Pope Francis Sends a Strong Message to the Clergy on Child Sexual Abuse
The news: In a move that's elicited applause from the victims of clerical abuse, Pope Francis has officially excommunicated a Argentine priest who confessed to pedophilia. While it's a major step in the right direction, some are still calling it a lax effort considering the church's supposed "zero tolerance" policy for crimes against children.
In 2011, Argentine priest Jose Mercau received a 14-year prison sentence after admitting to sexually abusing four teenagers but spent only 15 days in jail before spending the rest of his sentence in a monastery in Buenos Aires until his release last March.

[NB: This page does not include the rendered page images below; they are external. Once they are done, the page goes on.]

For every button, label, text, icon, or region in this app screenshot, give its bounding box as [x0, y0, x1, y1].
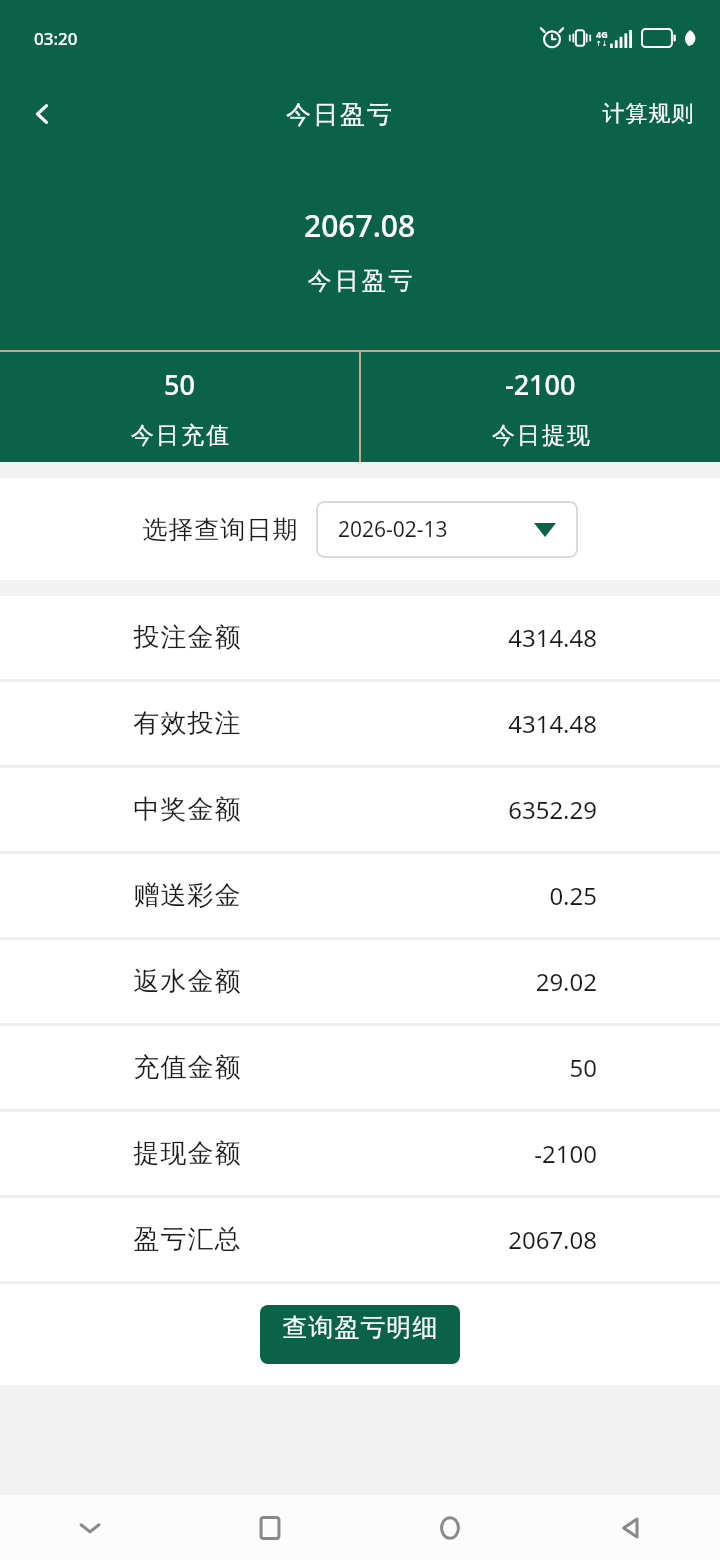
staticText: 中奖金额 — [133, 793, 241, 826]
staticText: 今日充值 — [130, 421, 230, 450]
button[interactable]: 充值金额 — [0, 1026, 720, 1109]
staticText: 4314.48 — [508, 621, 597, 654]
button[interactable]: -2100 — [361, 352, 720, 450]
staticText: -2100 — [505, 366, 576, 403]
staticText: 选择查询日期 — [142, 514, 298, 545]
staticText: 充值金额 — [133, 1051, 241, 1084]
staticText: 4G — [596, 28, 608, 40]
staticText: 盈亏汇总 — [133, 1223, 241, 1256]
staticText: 03:20 — [34, 27, 78, 50]
staticText: 2067.08 — [304, 205, 416, 246]
button[interactable]: 计算规则 — [594, 90, 702, 138]
button[interactable]: 赠送彩金 — [0, 854, 720, 937]
button[interactable]: 提现金额 — [0, 1112, 720, 1195]
staticText: 查询盈亏明细 — [282, 1312, 438, 1343]
staticText: 29.02 — [535, 965, 597, 998]
button[interactable]: 返水金额 — [0, 940, 720, 1023]
staticText: 提现金额 — [133, 1137, 241, 1170]
staticText: 投注金额 — [133, 621, 241, 654]
staticText: 50 — [164, 366, 195, 403]
button[interactable]: 盈亏汇总 — [0, 1198, 720, 1281]
staticText: 4314.48 — [508, 707, 597, 740]
button[interactable]: 有效投注 — [0, 682, 720, 765]
button[interactable]: 中奖金额 — [0, 768, 720, 851]
staticText: 赠送彩金 — [133, 879, 241, 912]
button[interactable]: Recents — [180, 1495, 360, 1560]
staticText: 0.25 — [549, 879, 597, 912]
button[interactable]: Back — [0, 76, 84, 152]
staticText: 有效投注 — [133, 707, 241, 740]
staticText: 今日盈亏 — [285, 99, 393, 130]
staticText: 返水金额 — [133, 965, 241, 998]
staticText: -2100 — [534, 1137, 597, 1170]
button[interactable]: 50 — [0, 352, 359, 450]
button[interactable]: Back — [540, 1495, 720, 1560]
staticText: ↑↓ — [596, 40, 608, 48]
button[interactable]: Home — [360, 1495, 540, 1560]
staticText: 2026-02-13 — [338, 515, 448, 544]
button[interactable]: 2026-02-13 — [316, 501, 578, 558]
staticText: 今日提现 — [491, 421, 591, 450]
staticText: 计算规则 — [602, 100, 694, 128]
button[interactable]: 投注金额 — [0, 596, 720, 679]
button[interactable]: Hide keyboard — [0, 1495, 180, 1560]
staticText: 6352.29 — [508, 793, 597, 826]
staticText: 今日盈亏 — [306, 266, 414, 296]
staticText: 2067.08 — [508, 1223, 597, 1256]
staticText: 50 — [569, 1051, 597, 1084]
button[interactable]: 查询盈亏明细 — [260, 1305, 460, 1364]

Mercau's excommunication, which was announced Wednesday by the bishopric of San Isidro on the outskirts of the Argentine capital, signals a pivot toward Francis' zero tolerance policy, which he introduced last year with the hope of bringing abusers to justice and protecting victims of past abuse.

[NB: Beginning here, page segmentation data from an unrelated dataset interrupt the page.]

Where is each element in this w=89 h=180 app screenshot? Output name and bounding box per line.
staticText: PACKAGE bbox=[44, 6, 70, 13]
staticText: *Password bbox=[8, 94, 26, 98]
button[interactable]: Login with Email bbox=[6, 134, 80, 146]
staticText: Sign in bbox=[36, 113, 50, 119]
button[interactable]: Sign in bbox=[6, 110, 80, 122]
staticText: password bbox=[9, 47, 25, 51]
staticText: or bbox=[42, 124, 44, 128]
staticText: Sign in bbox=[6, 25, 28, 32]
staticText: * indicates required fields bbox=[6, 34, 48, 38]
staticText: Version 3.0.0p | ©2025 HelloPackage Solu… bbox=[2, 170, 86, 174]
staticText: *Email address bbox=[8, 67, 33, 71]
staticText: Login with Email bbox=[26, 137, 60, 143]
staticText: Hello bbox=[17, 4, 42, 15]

"The church still has a long way to go," Sebastian Cuattromo, director of the advocacy group Adults for the Rights of Infancy, told the Associated Press. Francis' policies "are being carried out because of the long fight by the victims," said Cuattromo, who was sexually abused by a priest at age 13.
A sordid history: While this might seem like a step in the right direction, Mercau's excommunication and past moves have been derided as nothing more than publicity stunts.

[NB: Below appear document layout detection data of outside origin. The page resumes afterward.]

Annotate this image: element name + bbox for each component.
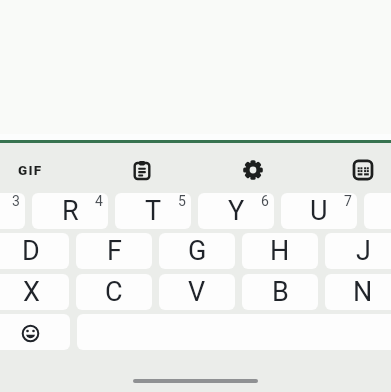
button[interactable]: J — [325, 233, 391, 269]
button[interactable]: R — [32, 193, 108, 229]
button[interactable]: GIF — [0, 146, 74, 193]
button[interactable]: U — [281, 193, 357, 229]
staticText: B — [272, 276, 289, 308]
button[interactable]: C — [76, 274, 152, 310]
staticText: 5 — [178, 193, 186, 209]
staticText: D — [22, 235, 40, 267]
staticText: 3 — [12, 193, 20, 209]
button[interactable]: F — [76, 233, 152, 269]
button[interactable] — [133, 379, 258, 383]
staticText: V — [188, 276, 206, 308]
staticText: J — [356, 235, 371, 267]
staticText: R — [62, 195, 79, 227]
button[interactable] — [0, 314, 70, 350]
button[interactable]: V — [159, 274, 235, 310]
button[interactable] — [326, 146, 391, 193]
button[interactable]: 3 — [0, 193, 25, 229]
button[interactable]: T — [115, 193, 191, 229]
staticText: 6 — [261, 193, 269, 209]
staticText: G — [188, 235, 207, 267]
button[interactable]: Y — [198, 193, 274, 229]
staticText: 4 — [95, 193, 103, 209]
staticText: GIF — [18, 162, 43, 178]
staticText: C — [105, 276, 123, 308]
button[interactable] — [208, 146, 297, 193]
staticText: Y — [228, 195, 245, 227]
button[interactable]: G — [159, 233, 235, 269]
staticText: 7 — [344, 193, 352, 209]
staticText: T — [145, 195, 162, 227]
button[interactable]: N — [325, 274, 391, 310]
staticText: U — [310, 195, 328, 227]
button[interactable]: B — [242, 274, 318, 310]
button[interactable] — [97, 146, 186, 193]
staticText: X — [23, 276, 40, 308]
staticText: F — [107, 235, 122, 267]
button[interactable]: H — [242, 233, 318, 269]
staticText: H — [270, 235, 290, 267]
button[interactable]: D — [0, 233, 69, 269]
staticText: N — [353, 276, 373, 308]
button[interactable]: X — [0, 274, 69, 310]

In July, victims groups criticized the pope for waiting 16 months before holding a meeting with six victims of abuse from Ireland, Germany and Britain. Francis begged forgiveness for the church in his homily during a private mass with the victims. The pontiff called the abuse a "grave sin," decrying how it was "camouflaged with a complicity that cannot be explained." Though Vatican spokesman Father Federico Lombardi defended the pope for his "positive intentions," critics were quick to highlight the tardiness of the meeting.
Regardless, many still view this "progressive pope" as just more of the same old guard that won't do much to correct the church's various wrongs.
"Over the past 2,000 years, two popes have met with about two dozen clergy sex abuse victims. Very little has changed," Mary Caplan, the leader of the Survivors Network of those Abused by Priests, said in a statement sent to NBC News. "A dozen popes could meet with 100 victims, and very little will change. These meetings are public relations coups for the Vatican and a distracting placebo for others."
Moving forward: In recent years, the outcry for decades-long cover-ups of rape and molestation of children has grown louder with each case of abuse, to the dismay of a worldwide flock of 1.2 billion Catholics.
The decision to excommunicate Mercau took "way too long," Patricia Gordon, a psychologist for EnRed, a group that focuses on victims of violence and sex abuse, told the Associated Press. But each case of punishment against perpetrators chips away at a centuries-long issue.
"It's still important because of the reparation to the victims," Gordon said, "meaning that their words are taken as the truth."